* [How to complete this task]: Lines outside the range are not wanted. Give again exactly the lines between the line holding "Exam Study Resource" and the line holding "(infographic)", inclusive, from the listing below.

* [Provided information]:
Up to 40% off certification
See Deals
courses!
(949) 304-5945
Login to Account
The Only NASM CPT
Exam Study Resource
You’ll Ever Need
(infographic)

* * *

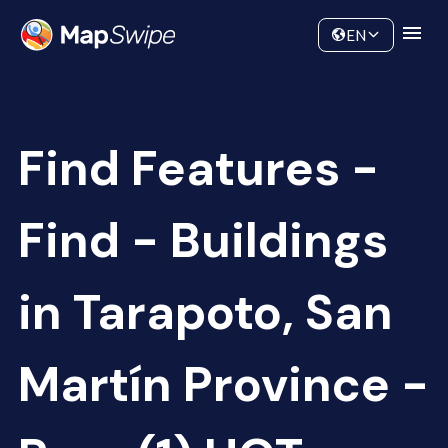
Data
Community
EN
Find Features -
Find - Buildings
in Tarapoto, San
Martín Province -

==

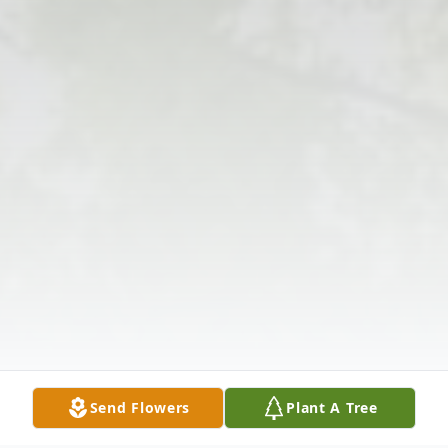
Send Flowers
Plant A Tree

* [Answer to the exercise]:
Exam Study Resource
You’ll Ever Need
(infographic)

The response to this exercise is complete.